Era clara la acción a seguir: el chofer reclamaría por el agravio, pero no dimos
oportunidad que esto ocurra. El grito de Esteban nos sacó del trance en que nos
encontrábamos (Julián, la dama, el taxista y yo) por lo que había ocurrido: “¡Acelera
Julián, que nos sigue!” No nos dio tiempo de pensar y hacer las cosas de la manera correcta
que era la de conversar con el chofer del taxi para arreglar el incidente. En lugar de eso
empezó la huida. Julián aceleró el vehículo como si nos estuvieran persiguiendo todas las
fuerzas de Al Qaeda. Esteban no paraba de reírse, mientras se aferraba al vehículo y el resto
de tripulantes hicimos lo mismo.

Debido a que con Esteban íbamos en la parte trasera, éramos quienes le


avisábamos a Julián acerca de la distancia a la que se encontraba nuestro perseguidor. En
realidad al taxista lo perdimos al llegar a la avenida, pero como resultaba divertida la
persecución (una actitud irresponsable de nuestra parte y peor aún encontrándonos en la
parte posterior de una camioneta) y en una mirada de complicidad con Esteban, empezamos
a gritarle a Julián con todas las fuerzas que teníamos: “¡Más rápido, que nos alcanza!” Y
mientras Julián hacía milagros por no estrellarse, nosotros en la parte trasera íbamos
descosiéndonos de la risa por los nervios de nuestros amigos en la cabina y por la emoción
de la fuga.

En el momento en que veíamos el peligro muy cerca, apaciguamos a Julián


indicándole que no había problema para que reduzca la velocidad, que habíamos perdido a
nuestro perseguidor y que todo se debía a sus facultades de piloto experimentado. Julián era
un manojo de nervios, así que decidimos ir a dejar a la dama en su casa como fue
prometido, llevándose con ella un pequeño susto dándole algo de emoción a su día.

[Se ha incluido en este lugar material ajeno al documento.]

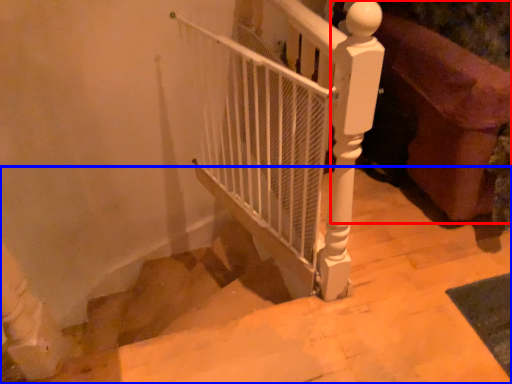 Question: Which point is closer to the camera, furniture (highlighted by a red box) or stairs (highlighted by a blue box)?

Choices:
 (A) furniture
 (B) stairs

Answer: (B) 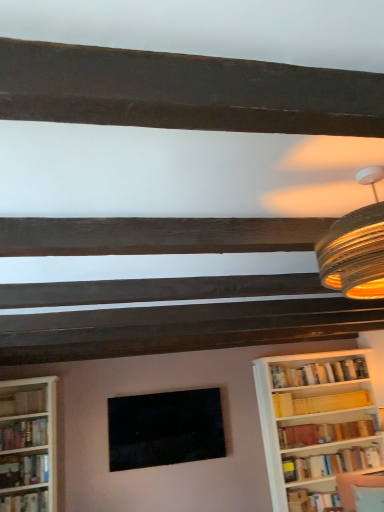 Question: Can you confirm if hardcover book at lower right, which appears as the third book when viewed from the right, is bigger than hardcover book at left, which ranks as the 3th book in left-to-right order?

Choices:
 (A) yes
 (B) no

Answer: (B)

Question: Is hardcover book at lower right, which appears as the third book when viewed from the right, turned away from hardcover book at left, positioned as the fifth book in right-to-left order?

Choices:
 (A) no
 (B) yes

Answer: (A)

Question: Does hardcover book at lower right, the 5th book from the left, lie in front of hardcover book at left, which ranks as the 3th book in left-to-right order?

Choices:
 (A) yes
 (B) no

Answer: (B)

Question: Would you say hardcover book at lower right, which appears as the third book when viewed from the right, is outside hardcover book at left, which ranks as the 3th book in left-to-right order?

Choices:
 (A) no
 (B) yes

Answer: (B)

Question: From the image's perspective, does hardcover book at lower right, the 5th book from the left, appear lower than hardcover book at left, positioned as the fifth book in right-to-left order?

Choices:
 (A) no
 (B) yes

Answer: (B)

Question: Considering the relative positions of hardcover book at lower right, the 5th book from the left, and hardcover book at left, which ranks as the 3th book in left-to-right order, in the image provided, is hardcover book at lower right, the 5th book from the left, to the left of hardcover book at left, which ranks as the 3th book in left-to-right order, from the viewer's perspective?

Choices:
 (A) yes
 (B) no

Answer: (B)

Question: Does hardcover book at lower right, which appears as the third book when viewed from the right, have a smaller size compared to matte yellow bookshelf at right, marked as the 2th book in a right-to-left arrangement?

Choices:
 (A) yes
 (B) no

Answer: (A)

Question: From the image's perspective, does hardcover book at lower right, the 5th book from the left, appear lower than matte yellow bookshelf at right, marked as the 2th book in a right-to-left arrangement?

Choices:
 (A) no
 (B) yes

Answer: (B)

Question: From a real-world perspective, is hardcover book at lower right, which appears as the third book when viewed from the right, positioned under matte yellow bookshelf at right, which is the 6th book from left to right, based on gravity?

Choices:
 (A) no
 (B) yes

Answer: (B)

Question: From the image's perspective, does hardcover book at lower right, the 5th book from the left, appear higher than matte yellow bookshelf at right, marked as the 2th book in a right-to-left arrangement?

Choices:
 (A) yes
 (B) no

Answer: (B)

Question: Is hardcover book at lower right, the 5th book from the left, at the right side of matte yellow bookshelf at right, marked as the 2th book in a right-to-left arrangement?

Choices:
 (A) no
 (B) yes

Answer: (A)

Question: Is matte yellow bookshelf at right, marked as the 2th book in a right-to-left arrangement, located within hardcover book at lower right, which appears as the third book when viewed from the right?

Choices:
 (A) no
 (B) yes

Answer: (A)

Question: Is hardcover book at left, which ranks as the second book in left-to-right order, at the back of hardcover book at lower right, the 5th book from the left?

Choices:
 (A) no
 (B) yes

Answer: (A)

Luego de dejar a la señorita regresamos directamente a la casa de Julián para


esconder el vehículo por si lo estuviera buscando el agredido taxista. Julián en su ira por la
disconformidad con su pequeño error, empezó a disiparla por medio de golpes contra unas
plantas que se encontraban cerca de él, golpeándolas y arrojando las llaves del vehículo al
piso diciendo una y otra vez: “¡Nunca más vuelvo a manejar… Nunca más vuelvo a
manejar!” Con Esteban tratábamos de aguantarnos la risa para apoyar a nuestro amigo que
se encontraba nervioso por lo que había ocurrido.
Revisamos el vehículo y éste no tenía más que un poco de pintura amarilla en su
defensa, algo que se podía eliminar de manera sencilla con un líquido diluyente. Luego de
que Julián se tranquilizó por completo, nos despedimos de él y con Esteban nos dirigimos
hacia nuestras casas recordando la anécdota y analizando el tamaño de nuestra
irresponsabilidad por no haber medido la magnitud del peligro potencial que podíamos
haber causado. Gracias a Dios no ocurrió una desgracia mayor.

Por algunos días Julián cumplió con su promesa de no volver a manejar. Siendo
viernes en la tarde, día clave para dar una vuelta por el parque Santo Domingo y ver a la
muchachada desplegada por la cuadra, estando en mi casa y el reloj marcando las cuatro de
la tarde, escuché unos pitidos seguido del típico silbido que teníamos como código para
reconocernos: era Julián nuevamente en la camioneta, con una sonrisa de oreja a oreja,
armado con todos sus discos de música y una promesa rota olvidada en el pasado.